From 64b09ea7a7253a32aa22716b2bc3b0924c16b620 Mon Sep 17 00:00:00 2001
From: Cadene <re.cadene@gmail.com>
Date: Thu, 18 Apr 2024 23:54:52 +0000
Subject: [PATCH] WIP add load functions + episode_data_index

---
 download_and_upload_dataset.py   | 31 ++++++------
 lerobot/common/datasets/pusht.py | 22 +++++----
 lerobot/common/datasets/utils.py | 85 +++++++++++++++++++++++++++++++-
 tests/test_datasets.py           | 61 ++++++++++++++++++-----
 4 files changed, 159 insertions(+), 40 deletions(-)

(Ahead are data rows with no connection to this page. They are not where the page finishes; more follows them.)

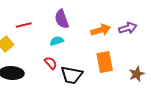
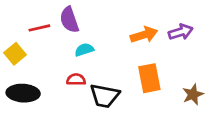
purple semicircle: (62, 19) -> (69, 20), moved
red semicircle: (51, 63) -> (76, 80), turned -48

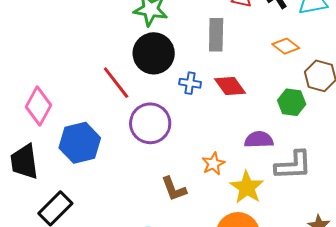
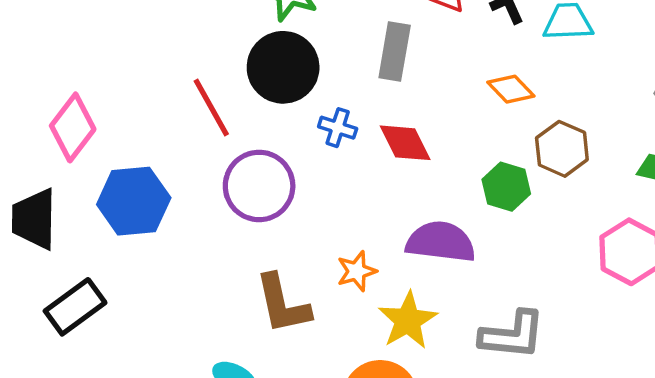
purple semicircle: (259, 140) -> (441, 242), size x1.4
gray L-shape: (293, 165) -> (512, 335), moved
brown L-shape: (174, 189) -> (283, 304), size x1.4

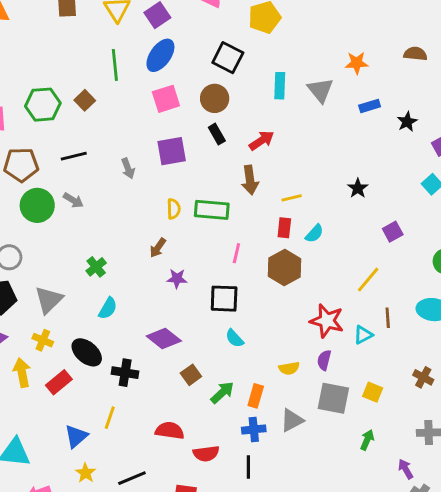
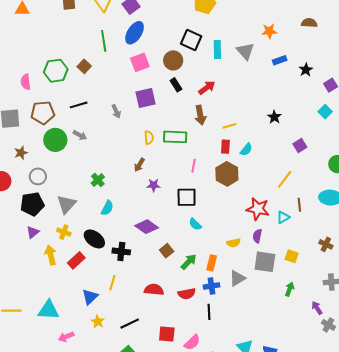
black square: (228, 58) -> (191, 40), moved
red semicircle: (206, 454) -> (187, 294), moved

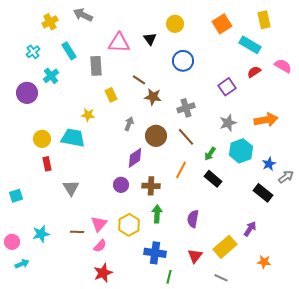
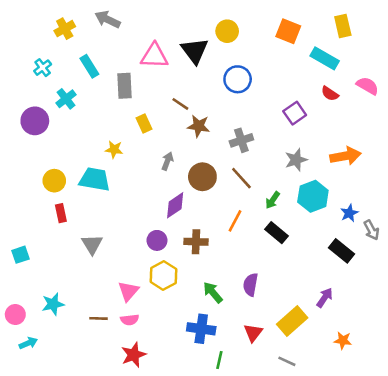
orange square: (222, 24) -> (288, 31), turned -36
black triangle: (150, 39) -> (195, 51), size x1.6
red semicircle: (254, 72) -> (330, 94), turned -112
gray arrow: (286, 177) -> (371, 230), turned 98
green arrow: (157, 214) -> (213, 292), moved, turned -42
yellow hexagon: (129, 225) -> (163, 276), moved
brown line: (77, 232) -> (98, 318), moved
pink semicircle: (100, 246) -> (130, 320), turned 40

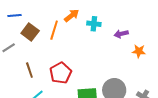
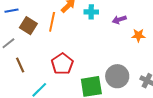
brown line: (29, 70) -> (20, 65), moved

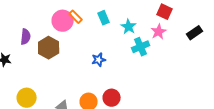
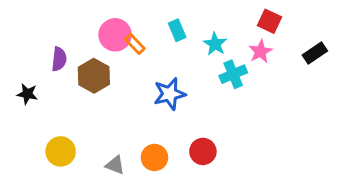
orange rectangle: (76, 17) -> (135, 44), moved
blue star: (99, 60) -> (170, 94), size x1.5
red circle: (112, 98) -> (203, 151), moved

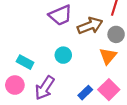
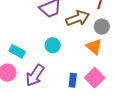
orange triangle: (108, 56) -> (94, 47), turned -30
blue rectangle: (85, 93) -> (73, 80), turned -40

diff --git a/download_and_upload_dataset.py b/download_and_upload_dataset.py
index 6061a450..6a54833e 100644
--- a/download_and_upload_dataset.py
+++ b/download_and_upload_dataset.py
@@ -17,9 +17,9 @@ import tqdm
 from datasets import Dataset, Features, Image, Sequence, Value
 from huggingface_hub import HfApi
 from PIL import Image as PILImage
-from safetensors.numpy import save_file
+from safetensors.torch import save_file
 
-from lerobot.common.datasets.utils import compute_stats
+from lerobot.common.datasets.utils import compute_stats, flatten_dict
 
 
 def download_and_upload(root, revision, dataset_id):
@@ -98,7 +98,7 @@ def push_to_hub(hf_dataset, episode_data_index, info, root, revision, dataset_id
         torch.save(stats, stats_pth_path)
 
     # create and store meta_data
-    meta_data_dir = root / dataset_id / "train" / "meta_data"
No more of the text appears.